Sebagai seorang Chakravarti (penguasa dunia) yang dinubuatkan Buddha Sakyamuni, Ratu Sima pada akhirnya mengemban tugas rahasia dari “Sang Waktu” untuk menjaga bidang tanah berbentuk kuda, di mana rahasia awal mula manusia tersimpan.

Demikianlah, perjalanan hidup Sima Lingji, Ratu Sima, atau Simpurusiang, bisa dikatakan adalah kisah nyata perjalanan hidup anak manusia yang, Jika difilmkan, tentu bisa menjadi kisah kolosal yang sangat epic.

Terlahir dari garis keturunan bangsawan tinggi; menjadi permaisuri kaisar di usia belia; lalu dalam sekejap hidupnya berbalik, orang tua dan seluruh keluarganya terbunuh dan gelar bangsawannya dicabut menjadi orang biasa; Setelah itu hidup terlunta-lunta.

Lalu nasib mempertemukannya dengan satria bangsawan dari bangsa laut Bajou yang terkenal heroik. Hingga pada akhirnya, ia mencapai titik terpenting atau titik esensi kehadirannya di dunia, yaitu menjalani takdirnya sebagai seorang Chakravarti. 

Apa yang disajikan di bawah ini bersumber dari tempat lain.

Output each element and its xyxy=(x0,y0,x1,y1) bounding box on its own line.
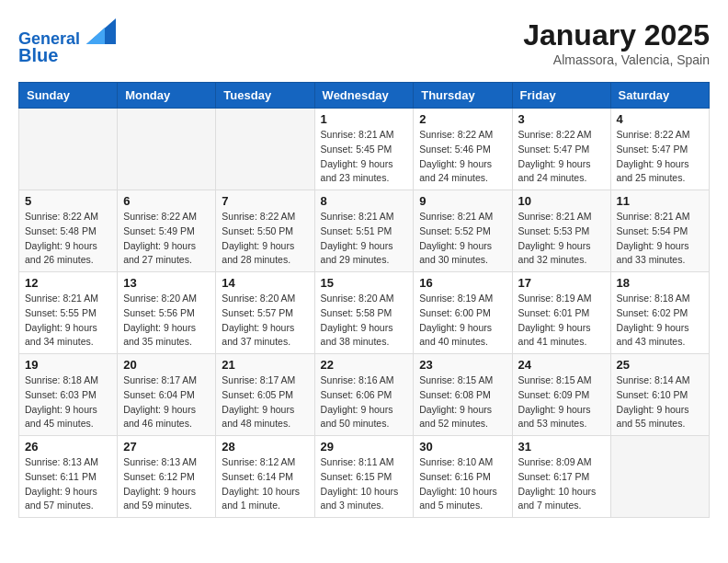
calendar-cell: 7Sunrise: 8:22 AM Sunset: 5:50 PM Daylig… xyxy=(216,190,314,272)
day-info: Sunrise: 8:20 AM Sunset: 5:56 PM Dayligh… xyxy=(123,292,210,350)
logo: General Blue xyxy=(18,18,116,66)
day-info: Sunrise: 8:22 AM Sunset: 5:49 PM Dayligh… xyxy=(123,210,210,268)
day-info: Sunrise: 8:13 AM Sunset: 6:12 PM Dayligh… xyxy=(123,455,210,513)
day-number: 22 xyxy=(321,358,408,372)
calendar-cell: 2Sunrise: 8:22 AM Sunset: 5:46 PM Daylig… xyxy=(414,109,512,190)
day-info: Sunrise: 8:21 AM Sunset: 5:53 PM Dayligh… xyxy=(518,210,605,268)
day-info: Sunrise: 8:10 AM Sunset: 6:16 PM Dayligh… xyxy=(419,455,506,513)
day-info: Sunrise: 8:14 AM Sunset: 6:10 PM Dayligh… xyxy=(617,373,703,431)
day-info: Sunrise: 8:16 AM Sunset: 6:06 PM Dayligh… xyxy=(321,373,408,431)
day-number: 19 xyxy=(25,358,111,372)
day-number: 14 xyxy=(222,276,308,290)
day-number: 11 xyxy=(617,194,703,208)
calendar-cell: 5Sunrise: 8:22 AM Sunset: 5:48 PM Daylig… xyxy=(19,190,118,272)
day-info: Sunrise: 8:11 AM Sunset: 6:15 PM Dayligh… xyxy=(321,455,408,513)
day-number: 31 xyxy=(518,440,605,454)
calendar-cell: 22Sunrise: 8:16 AM Sunset: 6:06 PM Dayli… xyxy=(314,354,414,436)
logo-icon xyxy=(86,18,116,44)
weekday-header: Monday xyxy=(118,83,216,109)
calendar-cell: 24Sunrise: 8:15 AM Sunset: 6:09 PM Dayli… xyxy=(512,354,610,436)
day-info: Sunrise: 8:22 AM Sunset: 5:48 PM Dayligh… xyxy=(25,210,111,268)
day-number: 13 xyxy=(123,276,210,290)
calendar-cell: 29Sunrise: 8:11 AM Sunset: 6:15 PM Dayli… xyxy=(314,436,414,518)
day-info: Sunrise: 8:21 AM Sunset: 5:54 PM Dayligh… xyxy=(617,210,703,268)
calendar-cell: 17Sunrise: 8:19 AM Sunset: 6:01 PM Dayli… xyxy=(512,272,610,354)
day-info: Sunrise: 8:19 AM Sunset: 6:00 PM Dayligh… xyxy=(419,292,506,350)
day-info: Sunrise: 8:21 AM Sunset: 5:51 PM Dayligh… xyxy=(321,210,408,268)
day-number: 28 xyxy=(222,440,308,454)
calendar-cell: 20Sunrise: 8:17 AM Sunset: 6:04 PM Dayli… xyxy=(118,354,216,436)
day-number: 9 xyxy=(419,194,506,208)
location-text: Almassora, Valencia, Spain xyxy=(523,52,710,67)
day-info: Sunrise: 8:22 AM Sunset: 5:46 PM Dayligh… xyxy=(419,128,506,186)
day-info: Sunrise: 8:15 AM Sunset: 6:09 PM Dayligh… xyxy=(518,373,605,431)
day-info: Sunrise: 8:18 AM Sunset: 6:03 PM Dayligh… xyxy=(25,373,111,431)
day-number: 7 xyxy=(222,194,308,208)
calendar-cell: 12Sunrise: 8:21 AM Sunset: 5:55 PM Dayli… xyxy=(19,272,118,354)
weekday-header: Saturday xyxy=(610,83,709,109)
day-info: Sunrise: 8:17 AM Sunset: 6:05 PM Dayligh… xyxy=(222,373,308,431)
calendar-cell: 19Sunrise: 8:18 AM Sunset: 6:03 PM Dayli… xyxy=(19,354,118,436)
day-number: 30 xyxy=(419,440,506,454)
weekday-header-row: SundayMondayTuesdayWednesdayThursdayFrid… xyxy=(19,83,710,109)
day-info: Sunrise: 8:20 AM Sunset: 5:58 PM Dayligh… xyxy=(321,292,408,350)
day-info: Sunrise: 8:21 AM Sunset: 5:52 PM Dayligh… xyxy=(419,210,506,268)
day-number: 3 xyxy=(518,112,605,126)
weekday-header: Tuesday xyxy=(216,83,314,109)
weekday-header: Thursday xyxy=(414,83,512,109)
day-number: 5 xyxy=(25,194,111,208)
calendar-week-row: 26Sunrise: 8:13 AM Sunset: 6:11 PM Dayli… xyxy=(19,436,710,518)
day-info: Sunrise: 8:17 AM Sunset: 6:04 PM Dayligh… xyxy=(123,373,210,431)
day-number: 15 xyxy=(321,276,408,290)
calendar-cell xyxy=(118,109,216,190)
day-number: 21 xyxy=(222,358,308,372)
day-number: 17 xyxy=(518,276,605,290)
day-info: Sunrise: 8:18 AM Sunset: 6:02 PM Dayligh… xyxy=(617,292,703,350)
day-number: 23 xyxy=(419,358,506,372)
day-number: 25 xyxy=(617,358,703,372)
calendar-cell xyxy=(610,436,709,518)
calendar-cell: 11Sunrise: 8:21 AM Sunset: 5:54 PM Dayli… xyxy=(610,190,709,272)
calendar-week-row: 12Sunrise: 8:21 AM Sunset: 5:55 PM Dayli… xyxy=(19,272,710,354)
weekday-header: Friday xyxy=(512,83,610,109)
calendar-week-row: 19Sunrise: 8:18 AM Sunset: 6:03 PM Dayli… xyxy=(19,354,710,436)
day-info: Sunrise: 8:12 AM Sunset: 6:14 PM Dayligh… xyxy=(222,455,308,513)
calendar-cell: 26Sunrise: 8:13 AM Sunset: 6:11 PM Dayli… xyxy=(19,436,118,518)
day-number: 29 xyxy=(321,440,408,454)
calendar-cell: 27Sunrise: 8:13 AM Sunset: 6:12 PM Dayli… xyxy=(118,436,216,518)
calendar-week-row: 1Sunrise: 8:21 AM Sunset: 5:45 PM Daylig… xyxy=(19,109,710,190)
day-number: 6 xyxy=(123,194,210,208)
day-info: Sunrise: 8:09 AM Sunset: 6:17 PM Dayligh… xyxy=(518,455,605,513)
day-number: 1 xyxy=(321,112,408,126)
calendar-cell: 23Sunrise: 8:15 AM Sunset: 6:08 PM Dayli… xyxy=(414,354,512,436)
day-number: 8 xyxy=(321,194,408,208)
day-info: Sunrise: 8:21 AM Sunset: 5:55 PM Dayligh… xyxy=(25,292,111,350)
calendar-cell: 1Sunrise: 8:21 AM Sunset: 5:45 PM Daylig… xyxy=(314,109,414,190)
calendar-cell: 16Sunrise: 8:19 AM Sunset: 6:00 PM Dayli… xyxy=(414,272,512,354)
day-info: Sunrise: 8:15 AM Sunset: 6:08 PM Dayligh… xyxy=(419,373,506,431)
month-title: January 2025 xyxy=(523,18,710,52)
calendar-week-row: 5Sunrise: 8:22 AM Sunset: 5:48 PM Daylig… xyxy=(19,190,710,272)
day-number: 20 xyxy=(123,358,210,372)
calendar-cell: 30Sunrise: 8:10 AM Sunset: 6:16 PM Dayli… xyxy=(414,436,512,518)
page-header: General Blue January 2025 Almassora, Val… xyxy=(18,18,710,67)
day-info: Sunrise: 8:21 AM Sunset: 5:45 PM Dayligh… xyxy=(321,128,408,186)
calendar-cell: 4Sunrise: 8:22 AM Sunset: 5:47 PM Daylig… xyxy=(610,109,709,190)
calendar-cell xyxy=(19,109,118,190)
calendar-cell: 13Sunrise: 8:20 AM Sunset: 5:56 PM Dayli… xyxy=(118,272,216,354)
calendar-cell: 6Sunrise: 8:22 AM Sunset: 5:49 PM Daylig… xyxy=(118,190,216,272)
title-block: January 2025 Almassora, Valencia, Spain xyxy=(523,18,710,67)
calendar-cell: 21Sunrise: 8:17 AM Sunset: 6:05 PM Dayli… xyxy=(216,354,314,436)
calendar-cell: 31Sunrise: 8:09 AM Sunset: 6:17 PM Dayli… xyxy=(512,436,610,518)
day-info: Sunrise: 8:22 AM Sunset: 5:47 PM Dayligh… xyxy=(518,128,605,186)
calendar-table: SundayMondayTuesdayWednesdayThursdayFrid… xyxy=(18,82,710,518)
calendar-cell: 18Sunrise: 8:18 AM Sunset: 6:02 PM Dayli… xyxy=(610,272,709,354)
day-number: 26 xyxy=(25,440,111,454)
calendar-cell: 9Sunrise: 8:21 AM Sunset: 5:52 PM Daylig… xyxy=(414,190,512,272)
day-number: 2 xyxy=(419,112,506,126)
calendar-cell: 25Sunrise: 8:14 AM Sunset: 6:10 PM Dayli… xyxy=(610,354,709,436)
day-info: Sunrise: 8:22 AM Sunset: 5:47 PM Dayligh… xyxy=(617,128,703,186)
day-number: 16 xyxy=(419,276,506,290)
day-info: Sunrise: 8:13 AM Sunset: 6:11 PM Dayligh… xyxy=(25,455,111,513)
calendar-cell: 28Sunrise: 8:12 AM Sunset: 6:14 PM Dayli… xyxy=(216,436,314,518)
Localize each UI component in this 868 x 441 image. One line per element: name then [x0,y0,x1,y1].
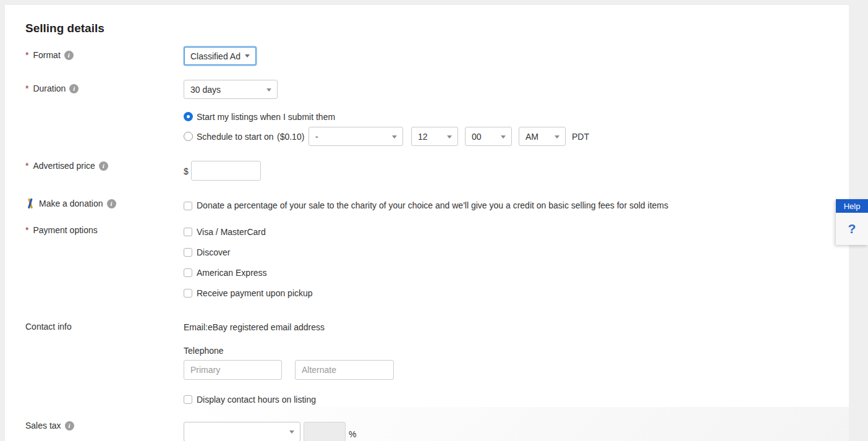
bottom-shadow [5,407,849,441]
help-widget: Help ? [836,199,868,245]
chevron-down-icon [392,135,397,139]
advertised-price-label: *Advertised price i [25,161,108,171]
visa-mastercard-label: Visa / MasterCard [197,227,266,237]
schedule-minute-select[interactable]: 00 [465,127,512,146]
duration-select[interactable]: 30 days [184,80,278,99]
currency-symbol: $ [184,166,189,176]
contact-info-label-text: Contact info [25,322,72,332]
format-label: *Format i [25,50,74,60]
schedule-start-label: Schedule to start on [197,132,274,142]
schedule-hour-value: 12 [418,132,428,142]
info-icon[interactable]: i [107,199,116,208]
payment-on-pickup-checkbox[interactable] [184,289,192,298]
payment-options-label-text: Payment options [33,225,97,235]
contact-info-label: Contact info [25,322,72,332]
selling-details-panel: Selling details *Format i Classified Ad … [5,5,849,441]
page-background: Selling details *Format i Classified Ad … [0,0,868,441]
help-button-label: Help [844,202,861,211]
chevron-down-icon [289,430,294,434]
display-contact-hours-label: Display contact hours on listing [197,395,316,405]
info-icon[interactable]: i [69,84,79,93]
telephone-label: Telephone [184,346,224,356]
schedule-fee: ($0.10) [277,132,304,142]
payment-on-pickup-label: Receive payment upon pickup [197,288,313,298]
advertised-price-input[interactable] [191,161,261,181]
display-contact-hours-checkbox[interactable] [184,395,192,404]
visa-mastercard-checkbox[interactable] [184,228,192,236]
telephone-alternate-input[interactable] [295,360,394,380]
schedule-date-value: - [315,132,318,142]
required-marker: * [25,161,28,171]
duration-label-text: Duration [33,83,66,93]
american-express-checkbox[interactable] [184,268,192,277]
sales-tax-rate-input[interactable] [304,422,346,441]
duration-select-value: 30 days [190,85,221,95]
timezone-label: PDT [572,132,589,142]
format-select-value: Classified Ad [190,51,240,61]
sales-tax-state-select[interactable] [184,422,300,441]
schedule-date-select[interactable]: - [308,127,403,146]
format-label-text: Format [33,50,60,60]
duration-label: *Duration i [25,83,79,93]
info-icon[interactable]: i [64,51,74,60]
start-now-label: Start my listings when I submit them [197,112,335,122]
schedule-ampm-value: AM [525,132,538,142]
chevron-down-icon [447,135,452,139]
chevron-down-icon [266,88,271,92]
schedule-ampm-select[interactable]: AM [519,127,566,146]
discover-label: Discover [197,247,230,257]
required-marker: * [25,225,28,235]
required-marker: * [25,83,28,93]
advertised-price-label-text: Advertised price [33,161,95,171]
donation-label-text: Make a donation [39,199,103,208]
schedule-hour-select[interactable]: 12 [411,127,458,146]
telephone-primary-input[interactable] [184,360,282,380]
discover-checkbox[interactable] [184,248,192,257]
charity-ribbon-icon [25,198,35,209]
start-now-radio[interactable] [184,112,193,121]
donation-option-label: Donate a percentage of your sale to the … [197,200,668,210]
chevron-down-icon [501,135,506,139]
chevron-down-icon [555,135,560,139]
page-title: Selling details [25,22,104,35]
info-icon[interactable]: i [65,421,74,430]
info-icon[interactable]: i [99,161,108,171]
format-select[interactable]: Classified Ad [184,46,257,66]
percent-symbol: % [349,429,356,439]
schedule-start-radio[interactable] [184,132,193,141]
contact-email-line: Email:eBay registered email address [184,322,325,332]
sales-tax-label: Sales tax i [25,421,74,430]
chevron-down-icon [245,54,250,58]
donation-label: Make a donation i [25,198,116,209]
schedule-minute-value: 00 [472,132,482,142]
help-button[interactable]: Help [836,199,868,213]
donation-checkbox[interactable] [184,202,192,210]
american-express-label: American Express [197,268,267,278]
help-panel-body: ? [836,213,868,245]
sales-tax-label-text: Sales tax [25,421,61,430]
required-marker: * [25,50,28,60]
question-mark-icon[interactable]: ? [848,221,856,236]
payment-options-label: *Payment options [25,225,98,235]
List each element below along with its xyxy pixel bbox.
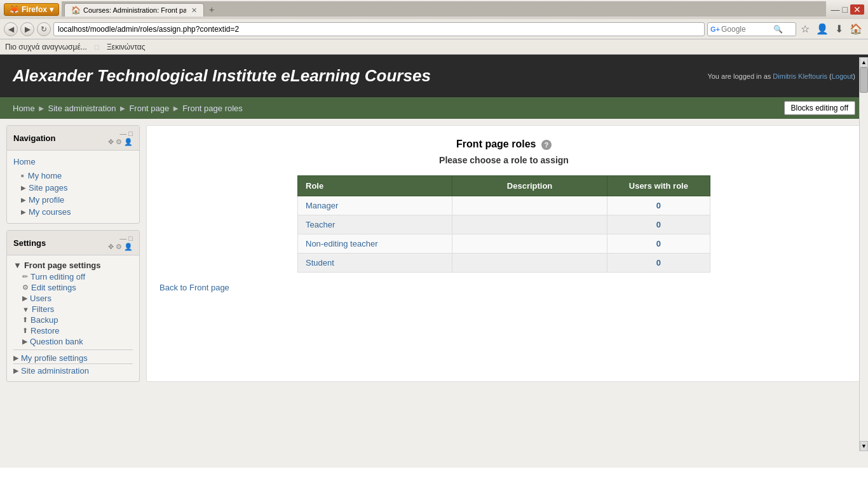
back-to-front-page-link[interactable]: Back to Front page [159,283,229,292]
bookmark-frequent[interactable]: Πιο συχνά αναγνωσμέ... [5,43,87,51]
navigation-block: Navigation — □ ✥ ⚙ 👤 [6,125,140,224]
users-count: 0 [607,234,710,254]
new-tab-button[interactable]: + [204,3,219,17]
reload-button[interactable]: ↻ [37,22,51,36]
settings-users-icon[interactable]: 👤 [124,243,133,251]
nav-myprofile[interactable]: ▶ My profile [13,194,133,206]
tab-close-button[interactable]: ✕ [191,6,197,15]
back-link: Back to Front page [159,283,848,292]
settings-question-bank[interactable]: ▶ Question bank [13,336,133,347]
backup-link[interactable]: Backup [31,315,58,325]
table-header-row: Role Description Users with role [298,176,710,196]
scrollbar-track[interactable] [860,67,868,441]
tab-bar: 🏠 Courses: Administration: Front page: F… [62,1,826,17]
nav-sitepages-link[interactable]: Site pages [29,183,67,193]
role-description [452,215,607,234]
role-description [452,254,607,273]
settings-site-admin[interactable]: ▶ Site administration [13,363,133,376]
role-description [452,234,607,254]
question-bank-arrow-icon: ▶ [22,337,27,346]
role-link[interactable]: Teacher [306,220,335,229]
navigation-gear-icon[interactable]: ⚙ [116,138,122,146]
settings-collapse-icon[interactable]: — [119,234,126,242]
blocks-editing-button[interactable]: Blocks editing off [784,101,856,115]
navigation-collapse-icon[interactable]: — [119,130,126,137]
breadcrumb-home[interactable]: Home [13,104,35,113]
nav-myprofile-link[interactable]: My profile [29,195,64,205]
navigation-move-icon[interactable]: ✥ [108,138,114,146]
firefox-menu-button[interactable]: 🦊 Firefox ▾ [4,3,59,16]
role-description [452,196,607,215]
users-link[interactable]: Users [30,294,51,303]
maximize-button[interactable]: □ [843,4,848,15]
nav-sitepages[interactable]: ▶ Site pages [13,182,133,194]
role-link[interactable]: Student [306,258,334,268]
site-admin-arrow-icon: ▶ [13,367,18,375]
settings-gear-icon[interactable]: ⚙ [116,243,122,251]
address-input[interactable] [53,22,705,36]
myprofile-settings-link[interactable]: My profile settings [21,353,88,363]
browser-titlebar: 🦊 Firefox ▾ 🏠 Courses: Administration: F… [0,0,868,19]
nav-mycourses-link[interactable]: My courses [29,207,71,217]
question-bank-link[interactable]: Question bank [30,337,83,346]
settings-turn-editing-off[interactable]: ✏ Turn editing off [13,271,133,282]
navigation-users-icon[interactable]: 👤 [124,138,133,146]
settings-block-header: Settings — □ ✥ ⚙ 👤 [7,231,139,255]
minimize-button[interactable]: — [831,4,840,15]
breadcrumb-site-admin[interactable]: Site administration [48,104,116,113]
page-subheading: Please choose a role to assign [159,155,848,165]
nav-home-link[interactable]: Home [13,157,36,166]
moodle-page: Alexander Technological Institute eLearn… [0,55,868,468]
nav-myhome-link[interactable]: My home [28,171,62,180]
bookmark-start[interactable]: Ξεκινώντας [107,43,145,51]
active-tab[interactable]: 🏠 Courses: Administration: Front page: F… [64,3,204,17]
navigation-expand-icon[interactable]: □ [128,130,133,137]
settings-backup[interactable]: ⬆ Backup [13,315,133,325]
settings-edit-settings[interactable]: ⚙ Edit settings [13,282,133,293]
download-icon[interactable]: ⬇ [833,23,845,35]
navigation-block-header: Navigation — □ ✥ ⚙ 👤 [7,126,139,151]
settings-move-icon[interactable]: ✥ [108,243,114,251]
settings-expand-tree-icon[interactable]: ▼ [13,261,22,270]
restore-icon: ⬆ [22,327,28,335]
nav-myhome-bullet: ■ [21,173,24,179]
breadcrumb-sep-2: ► [119,104,127,113]
breadcrumb-bar: Home ► Site administration ► Front page … [0,97,868,119]
column-description: Description [452,176,607,196]
bookmark-star-icon[interactable]: ☆ [799,23,811,35]
role-link[interactable]: Non-editing teacher [306,239,377,248]
back-button[interactable]: ◀ [4,22,18,36]
address-bar: ◀ ▶ ↻ G+ 🔍 ☆ 👤 ⬇ 🏠 [0,19,868,39]
home-icon[interactable]: 🏠 [848,23,864,35]
settings-filters[interactable]: ▼ Filters [13,304,133,315]
nav-mycourses[interactable]: ▶ My courses [13,206,133,218]
scrollbar-thumb[interactable] [860,67,868,93]
logout-link[interactable]: Logout [832,72,853,80]
scrollbar: ▲ ▼ [859,57,868,451]
settings-users[interactable]: ▶ Users [13,293,133,304]
edit-settings-link[interactable]: Edit settings [31,283,76,292]
browser-chrome: 🦊 Firefox ▾ 🏠 Courses: Administration: F… [0,0,868,55]
logged-in-user-link[interactable]: Dimitris Kleftouris [773,72,827,80]
turn-editing-off-link[interactable]: Turn editing off [31,272,85,281]
settings-restore[interactable]: ⬆ Restore [13,325,133,336]
breadcrumb-front-page[interactable]: Front page [129,104,169,113]
search-icon[interactable]: 🔍 [773,25,783,34]
close-window-button[interactable]: ✕ [850,4,864,15]
settings-myprofile-settings[interactable]: ▶ My profile settings [13,353,133,363]
nav-myhome[interactable]: ■ My home [13,170,133,182]
filters-link[interactable]: Filters [32,304,54,314]
scrollbar-up-arrow[interactable]: ▲ [860,57,868,67]
settings-expand-icon[interactable]: □ [128,234,133,242]
help-icon[interactable]: ? [541,140,552,150]
site-admin-link[interactable]: Site administration [21,366,89,376]
restore-link[interactable]: Restore [31,326,60,336]
navigation-block-icons-bottom: ✥ ⚙ 👤 [108,138,133,146]
scrollbar-down-arrow[interactable]: ▼ [860,441,868,451]
nav-home[interactable]: Home [13,156,133,168]
pencil-icon: ✏ [22,273,28,281]
profile-icon[interactable]: 👤 [814,23,831,35]
forward-button[interactable]: ▶ [20,22,34,36]
search-input[interactable] [721,25,772,34]
role-link[interactable]: Manager [306,201,338,210]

Ia dinobatkan menjadi ratu, dan menjadi cikal bakal lahirnya dinasty sailendra yang berkuasa di wilayah Nusantara dan wilayah sekitarnya hampir mencapai masa 200 tahun. Inilah Tampaknya yang diramalkan Buddha Sakyamuni tentang akan lahirnya seorang Cakravarti perempuan.